Damsel in Distress


Okay, I unfortunately didn’t make this clear in the first place, but this video is not in fact me.  I reblogged this because I thought it was brilliant, but I unfortunately did not create it.  Credit goes to the youtube creator.


Posted on March 8, 2013, in ReBlog and tagged , , . Bookmark the permalink. 2 Comments.

  1. As a gamer this is something that has turned me off to video games in general. I find my refuge in LARPs and tabletop RPGs much more often, in part because the players and ST (or GM) get to set the terms of the game’s world and not some video game programmer who may use stereotypes in an attempt at mass appeal due to lack of personal knowledge of the players. I do still find some video games enjoyable (was that a shot of Elaine Marley that I saw there at the end?), but I’m disturbed by many of the biased images and themes that seem to permeate the medium, even when they do manage to find ways to demonstrate more liberating perspectives.

    I don’t know if you’re planning on addressing this in Part 2, but as an intellectual and a gender activist I’m interested in knowing why you think such patriarchal tropes continue to be so deeply entrenched and what can be done to move society as a whole to uproot those attitudes. Do you believe change is possible, and if so how can it be brought about?

    • I apologize, I should have made this clear that this is a reblog and not actually my own property.
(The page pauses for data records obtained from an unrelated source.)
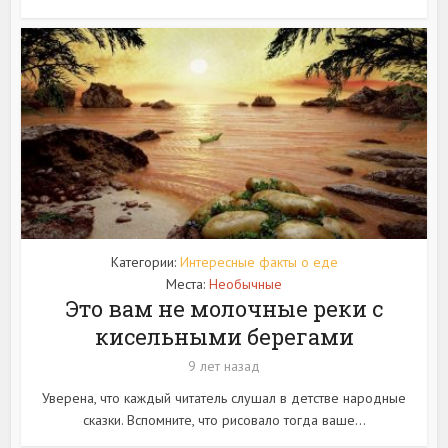
Категории:
Интересные факты о еде
Места:
Необычные
Это вам не молочные реки с
кисельными берегами
9 лет назад
Уверена, что каждый читатель слушал в детстве народные
сказки. Вспомните, что рисовало тогда ваше...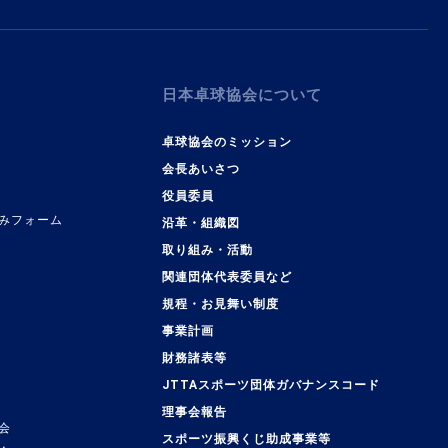
日本卓球協会について
卓球協会のミッション
会長あいさつ
役員委員
みフォーム
沿革・組織図
取り組み・活動
関連団体代表委員など
規程・お見舞い制度
事業計画
覧
財務諸表等
JTTAスポーツ団体ガバナンスコード
理事会報告
会
スポーツ振興くじ助成事業等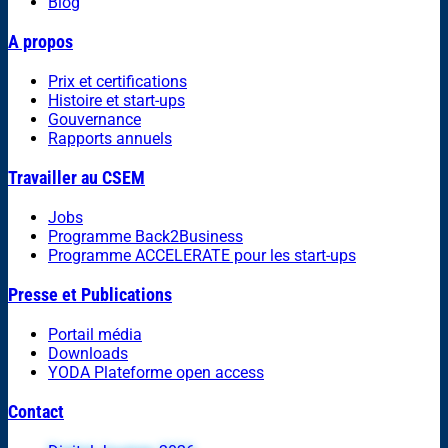
Blog
A propos
Prix et certifications
Histoire et start-ups
Gouvernance
Rapports annuels
Travailler au CSEM
Jobs
Programme Back2Business
Programme ACCELERATE pour les start-ups
Presse et Publications
Portail média
Downloads
YODA Plateforme open access
Contact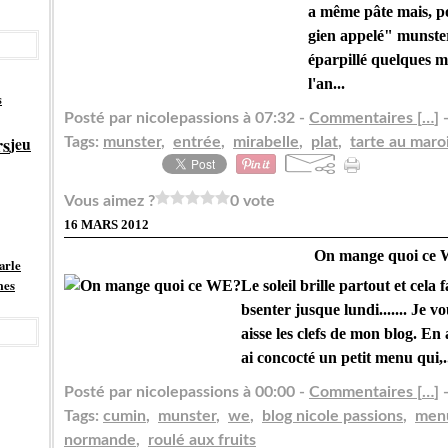
a même pâte mais, po
gien appelé" munster"
éparpillé quelques mi
l'an...
s
Posté par nicolepassions à 07:32 -
Commentaires [
…
]
-
rs
jeu
Tags:
munster
,
entrée
,
mirabelle
,
plat
,
tarte au maroi
Vous aimez ?
0 vote
16 MARS 2012
On mange quoi ce
arle
es
Le soleil brille partout et cela
bsenter jusque lundi....... Je 
aisse les clefs de mon blog. En
ai concocté un petit menu qui,.
Posté par nicolepassions à 00:00 -
Commentaires [
…
]
-
Tags:
cumin
,
munster
,
we
,
blog nicole passions
,
menu
normande
,
roulé aux fruits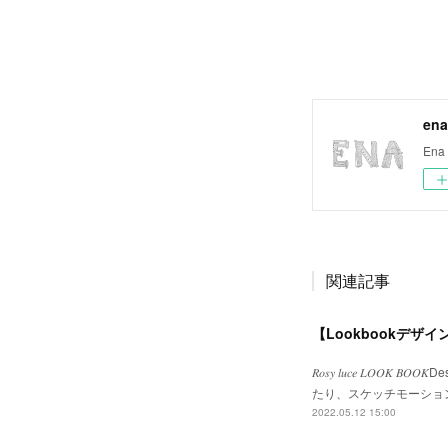
ena
Ena 
関連記事
【Lookbookデザイ
𝑅𝑜𝑠𝑦 𝑙𝑢𝑐𝑒 𝐿𝑂
たり、スケッチモーショ
2022.05.12 15:00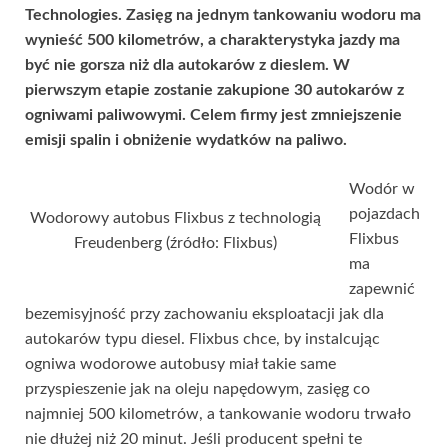
Technologies. Zasięg na jednym tankowaniu wodoru ma
wynieść 500 kilometrów, a charakterystyka jazdy ma
być nie gorsza niż dla autokarów z dieslem. W
pierwszym etapie zostanie zakupione 30 autokarów z
ogniwami paliwowymi. Celem firmy jest zmniejszenie
emisji spalin i obniżenie wydatków na paliwo.
Wodór w
pojazdach
Wodorowy autobus Flixbus z technologią
Flixbus
Freudenberg (źródło: Flixbus)
ma
zapewnić
bezemisyjność przy zachowaniu eksploatacji jak dla
autokarów typu diesel. Flixbus chce, by instalcując
ogniwa wodorowe autobusy miał takie same
przyspieszenie jak na oleju napędowym, zasięg co
najmniej 500 kilometrów, a tankowanie wodoru trwało
nie dłużej niż 20 minut. Jeśli producent spełni te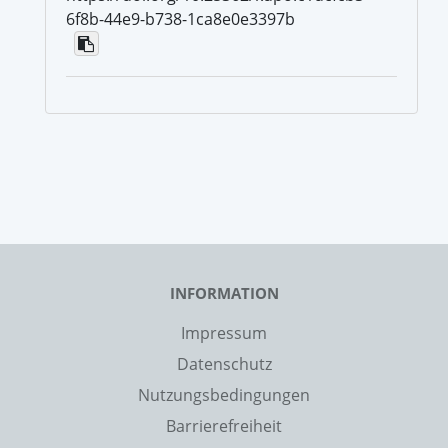
6f8b-44e9-b738-1ca8e0e3397b
INFORMATION
Impressum
Datenschutz
Nutzungsbedingungen
Barrierefreiheit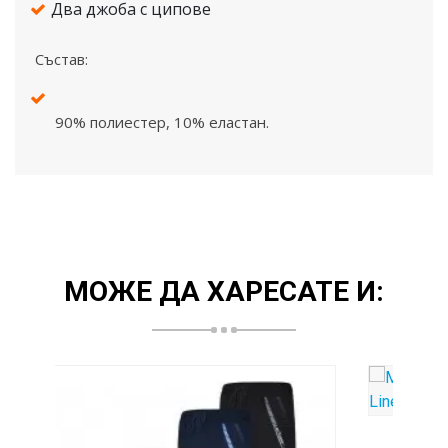
Два джоба с ципове
Състав:
90% полиестер, 10% еластан.
МОЖЕ ДА ХАРЕСАТЕ И: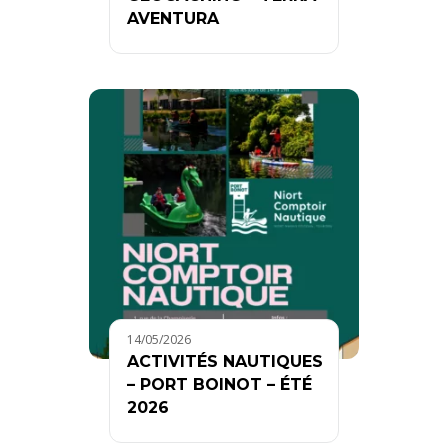
AVENTURA
14/05/2026
ACTIVITÉS NAUTIQUES
– PORT BOINOT – ÉTÉ
2026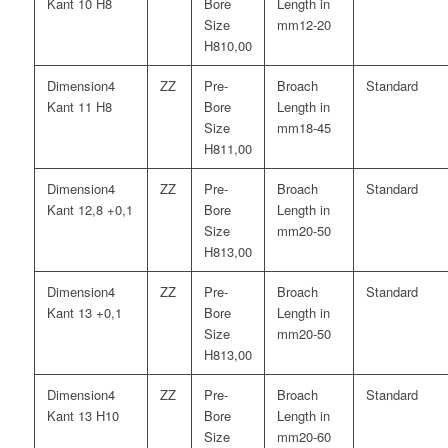
Kant 10 H8
12-20
10,00
4
Kant 11 H8
18-45
11,00
4
Kant 12,8 +0,1
20-50
13,00
4
Kant 13 +0,1
20-50
13,00
4
Kant 13 H10
20-60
The video belongs to the youtube user who created it, who unfortunately is not me as much as I love her work. I’ll be sure to make clear what is my own intellectual property in the future.

      On another note, I would like to say that your comment was fascinating and I loved hearing your perspective, even if you thought you were directly addressing the creator of the video. I highly recommend commenting directly on the youtube video, your opinion is very interesting.

      My own opinion (which I have not reflected on at length, and thus is likely to change) is that the tropes continue to be so deeply entrenched because the videogame industry is exactly what it sounds like, an industry, which means it does what it needs to in order to increase revenue. All the tropes cater to a certain audience which has been proven to be loyal, and it’s easier to stick to the standard recipe and guarantee at least mild success then try to break the structure by introducing new, radical or not, ideas that could easily fail. As an industry, I think videogame companies would need to be willing to accept failure more often to fight sexism because trial and error is necessary in order to create new games that eschew the standard tropes and formula. As a society I think we need to be more supportive of feminist games in order to show there is in fact just as loyal a market for it as for the sexist ones. I believe change to be possible, but not necessarily quick or easy.